Effectivement, à la différence d’une obligation classique, les opérations de ‘loans’ impliquent la mise en place d’un certain nombre de ‘convenants’ ou de clauses de protection, attachés à la transaction. Ils peuvent porter sur une limite en dépense d’investissement, sur un levier d’endettement maximum, mesuré par le rapport dette/EBITDA ou bien encore sur des ratios financiers tels que le ‘Debt service coverage’ et ‘Interest coverage’, respectivement calculé par les ‘cash flows’ divisés par la somme des intérêts et de l’amortissement du capital et par l’EBITDA rapporté aux seuls intérêts de la dette. Bien évidemment, ces quatre ‘covenants’ classiques sont intéressants pour les investisseurs, dans la mesure où au-delà des contraintes imposées, ce type de clauses, attachées à l’opération, permet de mettre en place un cadre plus ‘protecteur’ pour les prêteurs. Ces ratios permettent d’avoir non seulement une parfaite connaissance des états financiers récents des différentes sociétés en portefeuille mais aussi une connaissance de leur ‘business plan’ pour pouvoir anticiper d’éventuels changements défavorables dans leur structure financière.

Le ‘loan’ a l’avantage d’être un produit financier très souple qui, à la différence d’une obligation, peut être renégocié, par exemple en augmentation ou en réduction en cas d’achat ou de cession d’une activité.
Thierry De Vergnes, Responsable de l’activité gestion de fonds de dettes, Lyxor

Face à l’abondance de liquidités actuelles disponibles sur les marchés, et vu les contraintes plus importantes du marché des ‘loans’ pour les émetteurs, pour quelles raisons choisissent-ils de lever de la dette via un ‘loan’ et non via une obligation classique ? A-t-on à faire à des émetteurs plus en difficulté que les émetteurs du segment ‘High Yield’ ?

Sur ce point, deux raisons peuvent être avancées pour expliquer pourquoi certains émetteurs choisissent de lever de la dette via un ‘loan’ et non via une obligation classique.
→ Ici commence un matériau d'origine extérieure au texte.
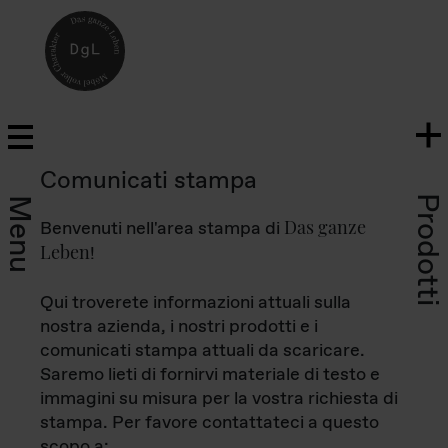
Comunicati stampa
Prodotti
Menu
Das ganze
Benvenuti nell'area stampa di
Leben
!
Qui troverete informazioni attuali sulla
nostra azienda, i nostri prodotti e i
comunicati stampa attuali da scaricare.
Saremo lieti di fornirvi materiale di testo e
immagini su misura per la vostra richiesta di
stampa. Per favore contattateci a questo
scopo a:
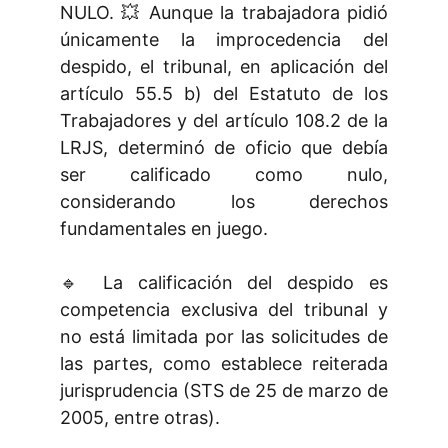
NULO. 💥 Aunque la trabajadora pidió
únicamente la improcedencia del
despido, el tribunal, en aplicación del
artículo 55.5 b) del Estatuto de los
Trabajadores y del artículo 108.2 de la
LRJS, determinó de oficio que debía
ser calificado como nulo,
considerando los derechos
fundamentales en juego.
🔹 La calificación del despido es
competencia exclusiva del tribunal y
no está limitada por las solicitudes de
las partes, como establece reiterada
jurisprudencia (STS de 25 de marzo de
2005, entre otras).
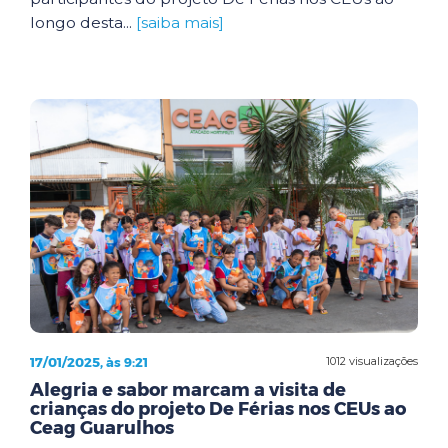
longo desta...
[saiba mais]
17/01/2025, às 9:21
1012 visualizações
Alegria e sabor marcam a visita de
crianças do projeto De Férias nos CEUs ao
Ceag Guarulhos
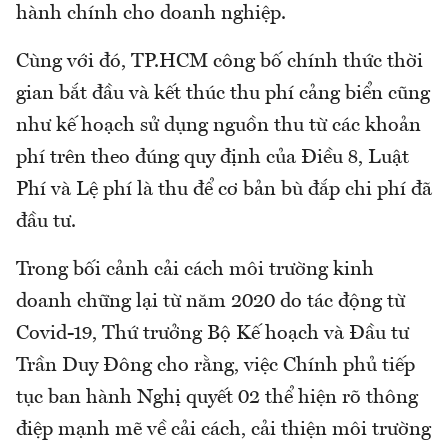
hành chính cho doanh nghiệp.
Cùng với đó, TP.HCM công bố chính thức thời
gian bắt đầu và kết thúc thu phí cảng biển cũng
như kế hoạch sử dụng nguồn thu từ các khoản
phí trên theo đúng quy định của Điều 8, Luật
Phí và Lệ phí là thu để cơ bản bù đắp chi phí đã
đầu tư.
Trong bối cảnh cải cách môi trường kinh
doanh chững lại từ năm 2020 do tác động từ
Covid-19, Thứ trưởng Bộ Kế hoạch và Đầu tư
Trần Duy Đông cho rằng, việc Chính phủ tiếp
tục ban hành Nghị quyết 02 thể hiện rõ thông
điệp mạnh mẽ về cải cách, cải thiện môi trường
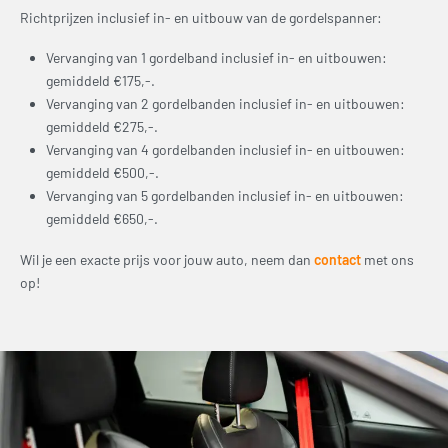
Richtprijzen inclusief in- en uitbouw van de gordelspanner:
Vervanging van 1 gordelband inclusief in- en uitbouwen:
gemiddeld €175,-.
Vervanging van 2 gordelbanden inclusief in- en uitbouwen:
gemiddeld €275,-.
Vervanging van 4 gordelbanden inclusief in- en uitbouwen:
gemiddeld €500,-.
Vervanging van 5 gordelbanden inclusief in- en uitbouwen:
gemiddeld €650,-.
Wil je een exacte prijs voor jouw auto, neem dan
contact
met ons
op!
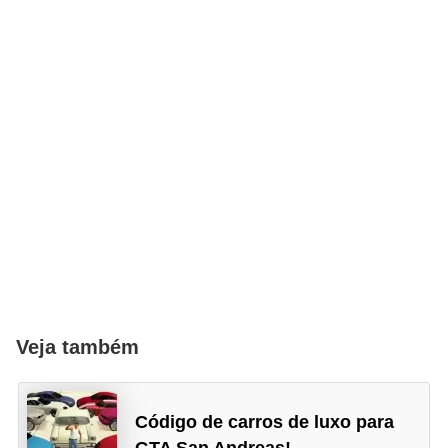
a
e
i
n
t
e
r
n
e
t
E
Veja também
l
e
Código de carros de luxo para
t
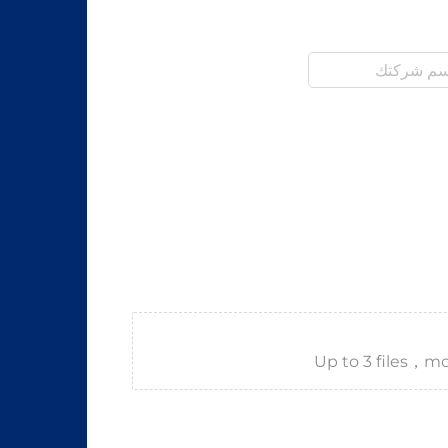
Up to 3 files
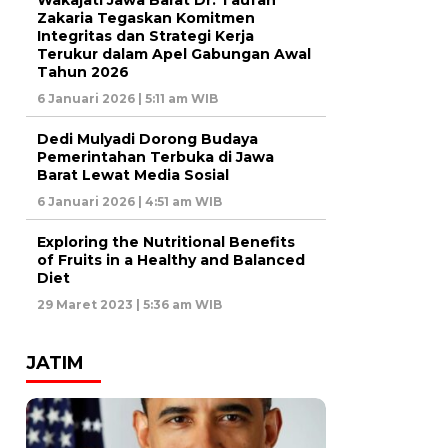
Zakaria Tegaskan Komitmen
Integritas dan Strategi Kerja
Terukur dalam Apel Gabungan Awal
Tahun 2026
6 Januari 2026 | 5:11 am WIB
Dedi Mulyadi Dorong Budaya
Pemerintahan Terbuka di Jawa
Barat Lewat Media Sosial
6 Januari 2026 | 4:51 am WIB
Exploring the Nutritional Benefits
of Fruits in a Healthy and Balanced
Diet
29 Maret 2023 | 5:36 am WIB
JATIM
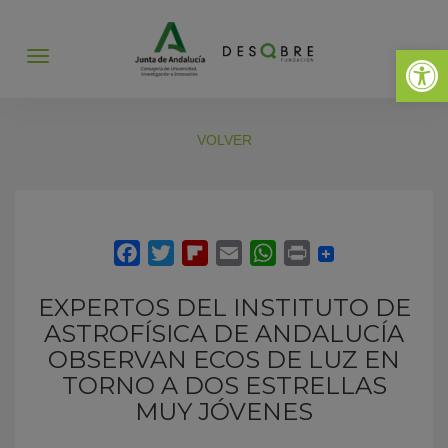
Abrir 
Abrir
menú
VOLVER
EXPERTOS DEL INSTITUTO DE
ASTROFÍSICA DE ANDALUCÍA
OBSERVAN ECOS DE LUZ EN
TORNO A DOS ESTRELLAS
MUY JÓVENES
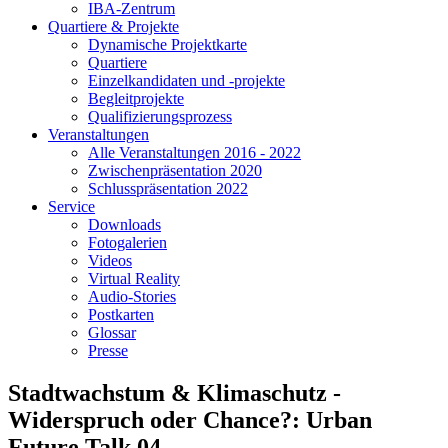
IBA-Zentrum
Quartiere & Projekte
Dynamische Projektkarte
Quartiere
Einzelkandidaten und -projekte
Begleitprojekte
Qualifizierungsprozess
Veranstaltungen
Alle Veranstaltungen 2016 - 2022
Zwischenpräsentation 2020
Schlusspräsentation 2022
Service
Downloads
Fotogalerien
Videos
Virtual Reality
Audio-Stories
Postkarten
Glossar
Presse
Stadtwachstum & Klimaschutz -
Widerspruch oder Chance?: Urban
Future Talk 04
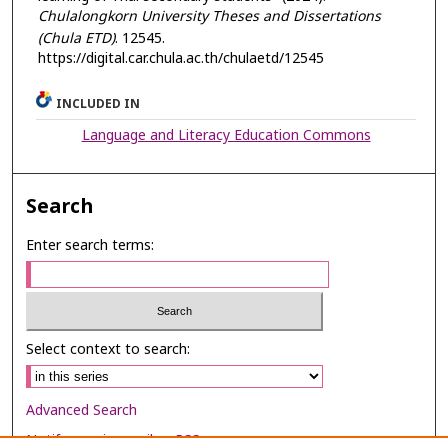
Chulalongkorn University Theses and Dissertations
(Chula ETD)
. 12545.
https://digital.car.chula.ac.th/chulaetd/12545
INCLUDED IN
Language and Literacy Education Commons
Search
Enter search terms:
Select context to search:
Advanced Search
Notify me via email or
RSS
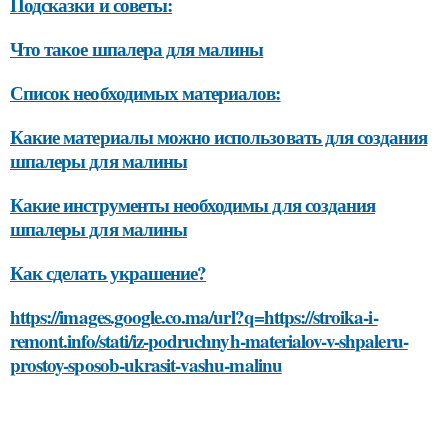
Подсказки и советы:
Что такое шпалера для малины
Список необходимых материалов:
Какие материалы можно использовать для создания
шпалеры для малины
Какие инструменты необходимы для создания
шпалеры для малины
Как сделать украшение?
https://images.google.co.ma/url?q=https://stroika-i-
remont.info/stati/iz-podruchnyh-materialov-v-shpaleru-
prostoy-sposob-ukrasit-vashu-malinu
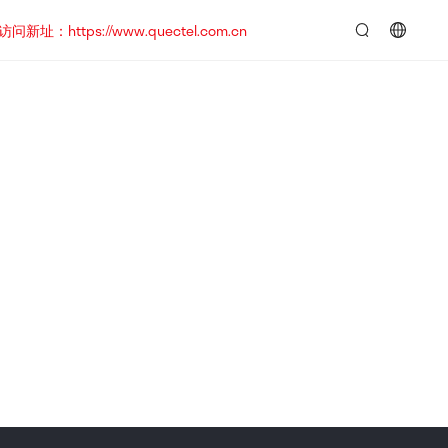
https://www.quectel.com.cn
言：
简
体
中
文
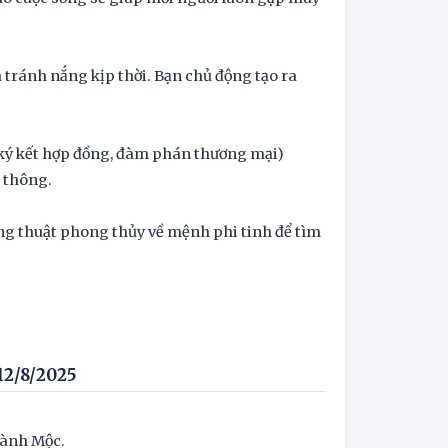
a tránh nắng kịp thời. Bạn chủ động tạo ra
 ký kết hợp đồng, đàm phán thương mại)
h thông.
 thuật phong thủy về mệnh phi tinh để tìm
12/8/2025
hành Mộc.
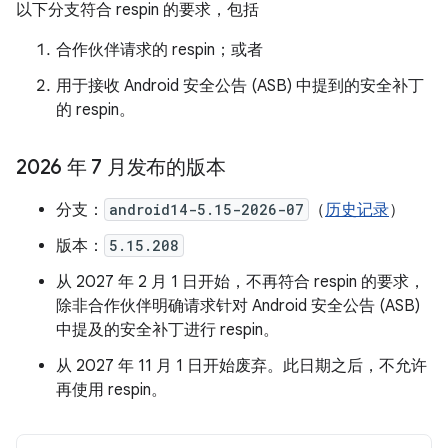
以下分支符合 respin 的要求，包括
合作伙伴请求的 respin；或者
用于接收 Android 安全公告 (ASB) 中提到的安全补丁
的 respin。
2026 年 7 月发布的版本
分支：
android14-5.15-2026-07
（
历史记录
）
版本：
5.15.208
从 2027 年 2 月 1 日开始，不再符合 respin 的要求，
除非合作伙伴明确请求针对 Android 安全公告 (ASB)
中提及的安全补丁进行 respin。
从 2027 年 11 月 1 日开始废弃。此日期之后，不允许
再使用 respin。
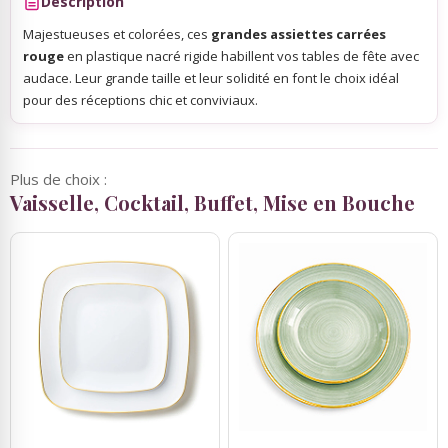
Description
Majestueuses et colorées, ces
grandes assiettes carrées
rouge
en plastique nacré rigide habillent vos tables de fête avec
audace. Leur grande taille et leur solidité en font le choix idéal
pour des réceptions chic et conviviaux.
Plus de choix :
Vaisselle, Cocktail, Buffet, Mise en Bouche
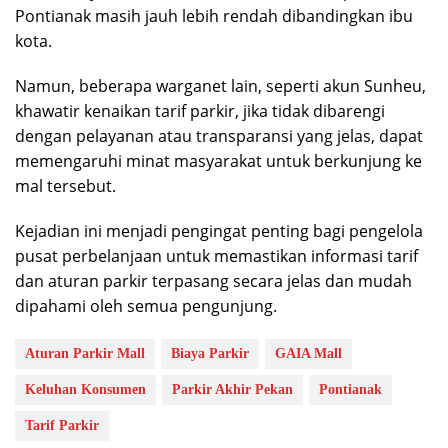
Pontianak masih jauh lebih rendah dibandingkan ibu
kota.
Namun, beberapa warganet lain, seperti akun Sunheu,
khawatir kenaikan tarif parkir, jika tidak dibarengi
dengan pelayanan atau transparansi yang jelas, dapat
memengaruhi minat masyarakat untuk berkunjung ke
mal tersebut.
Kejadian ini menjadi pengingat penting bagi pengelola
pusat perbelanjaan untuk memastikan informasi tarif
dan aturan parkir terpasang secara jelas dan mudah
dipahami oleh semua pengunjung.
Aturan Parkir Mall
Biaya Parkir
GAIA Mall
Keluhan Konsumen
Parkir Akhir Pekan
Pontianak
Tarif Parkir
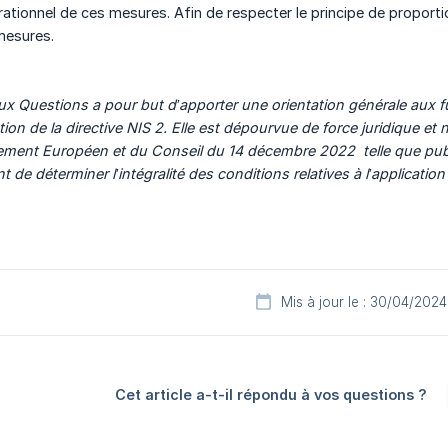
tionnel de ces mesures. Afin de respecter le principe de proportionn
mesures.
ux Questions a pour but d’apporter une orientation générale aux fu
ation de la directive NIS 2. Elle est dépourvue de force juridique et
ent Européen et du Conseil du 14 décembre 2022  telle que publié
 de déterminer l’intégralité des conditions relatives à l’applicatio
Mis à jour le : 30/04/2024
Cet article a-t-il répondu à vos questions ?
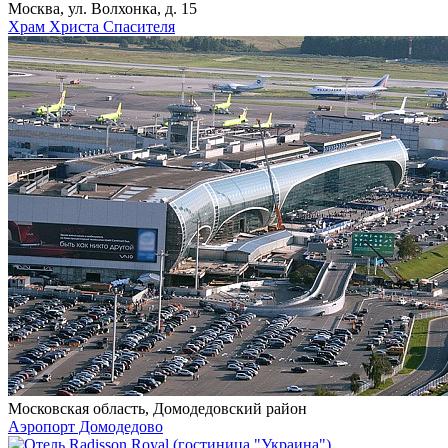
Москва, ул. Волхонка, д. 15
Храм Христа Спасителя
Московская область, Домодедовский район
Аэропорт Домодедово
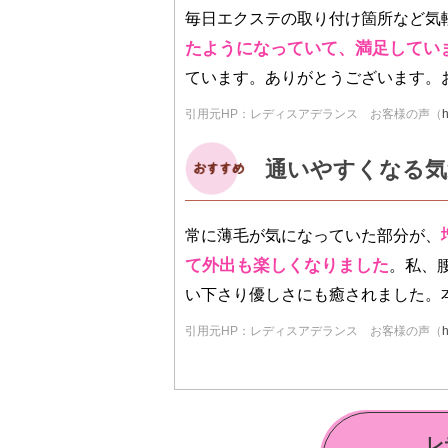
毎日エクステの取り付け箇所など気
たようになっていて、満足してい
ています。ありがとうございます。
引用元HP：レディスアデランス お客様の声（
h
通いやすくなる気
常に薄毛が気になっていた部分が、
て外出も楽しくなりました
。私、
い下さり優しさにも癒されました。
引用元HP：レディスアデランス お客様の声（
h
レ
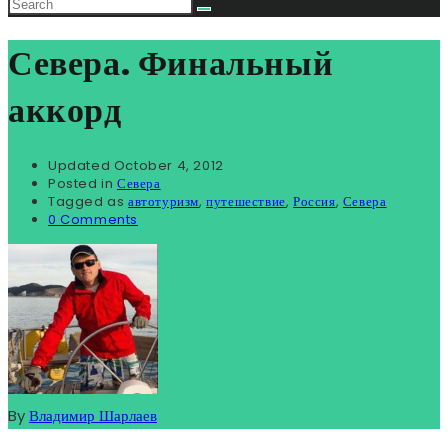
Севера. Финальный
аккорд
Updated
October 4, 2012
Posted in
Севера
Tagged as
автотуризм
,
путешествие
,
Россия
,
Севера
0 Comments
By
Владимир Шарлаев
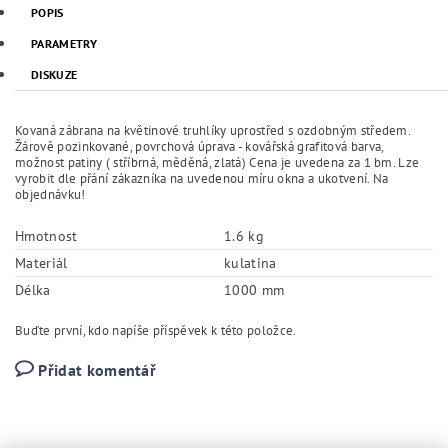
POPIS
PARAMETRY
DISKUZE
Kovaná zábrana na květinové truhlíky uprostřed s ozdobným středem.
Žárově pozinkované, povrchová úprava - kovářská grafitová barva,
možnost patiny ( stříbrná, měděná, zlatá) Cena je uvedena za 1 bm. Lze
vyrobit dle přání zákazníka na uvedenou míru okna a ukotvení. Na
objednávku!
Hmotnost
1.6 kg
Materiál
kulatina
Délka
1000 mm
Buďte první, kdo napíše příspěvek k této položce.
Přidat komentář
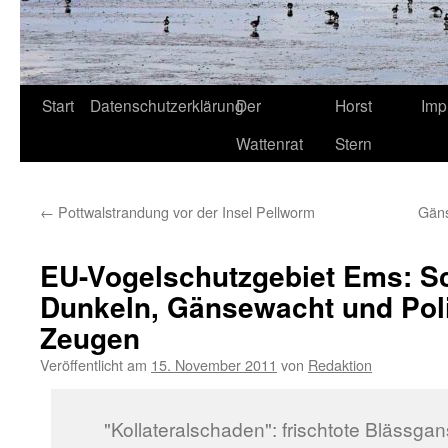
Start
Datenschutzerklärung
Der
Horst
Imp
Wattenrat
Stern
←
Pottwalstrandung vor der Insel Pellworm
Gäns
EU-Vogelschutzgebiet Ems: S
Dunkeln, Gänsewacht und Pol
Zeugen
Veröffentlicht am
15. November 2011
von
Redaktion
"Kollateralschaden": frischtote Blässga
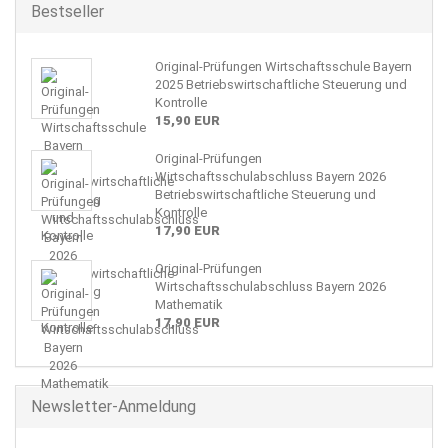
Bestseller
Original-Prüfungen Wirtschaftsschule Bayern
2025 Betriebswirtschaftliche Steuerung und
Kontrolle
15,90 EUR
Original-Prüfungen
Wirtschaftsschulabschluss Bayern 2026
Betriebswirtschaftliche Steuerung und
Kontrolle
17,90 EUR
Original-Prüfungen
Wirtschaftsschulabschluss Bayern 2026
Mathematik
17,90 EUR
Newsletter-Anmeldung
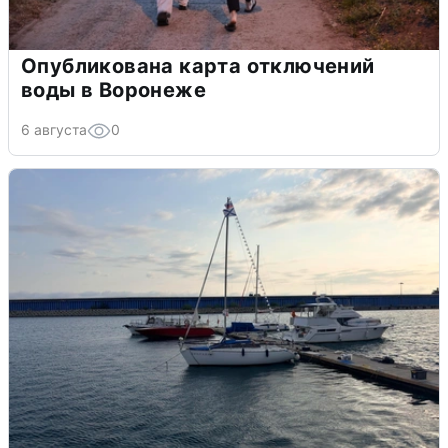
Опубликована карта отключений
воды в Воронеже
6 августа
0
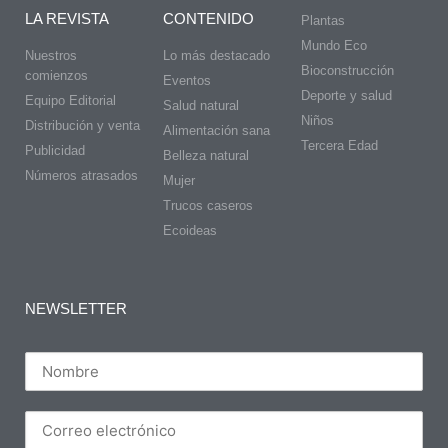
LA REVISTA
CONTENIDO
Plantas
Mundo Eco
Nuestros
Lo más destacado
Bioconstrucción
comienzos
Eventos
Deporte y salud
Equipo Editorial
Salud natural
Niños
Distribución y venta
Alimentación sana
Tercera Edad
Publicidad
Belleza natural
Números atrasados
Mujer
Trucos caseros
Ecoideas
NEWSLETTER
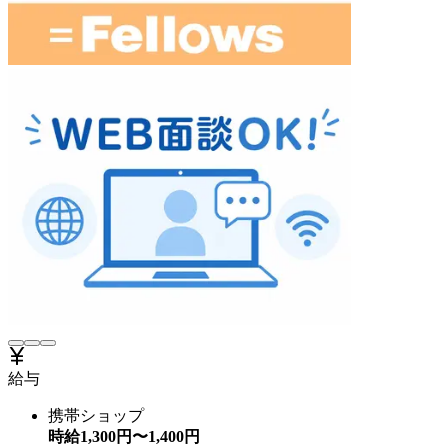
給与
携帯ショップ
時給
1,300
円〜
1,400
円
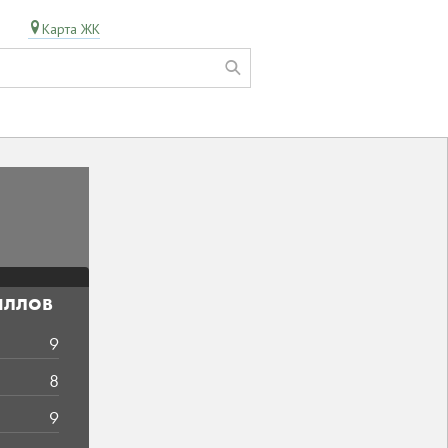
Карта ЖК
аллов
9
8
9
Premièrement, le ‘loan’ a l’avantage d’être un produit financier très souple qui, à la différence d’une obligation, peut être renégocié, par exemple en augmentation ou en réduction en cas d’achat ou de cession d’une activité. C’est plus difficile et parfois plus onéreux avec une obligation classique. La deuxième raison tient au fait que les transactions de ‘loans’ sont privées à la différence des émissions obligataires ; ce qui permet à une entreprise ne pas rendre public ses états financiers. De quoi lui assurer une certaine confidentialité vis à vis de la concurrence, sur le niveau de ses marges ou de son bénéfice par exemple.

En 2007, le montant des émissions de prêts seniors était de 166 milliards d’euros. En 2012, ce chiffre était tombé à 29 milliards d’euros. Quel été le volume d’émission en Europe en 2013 ?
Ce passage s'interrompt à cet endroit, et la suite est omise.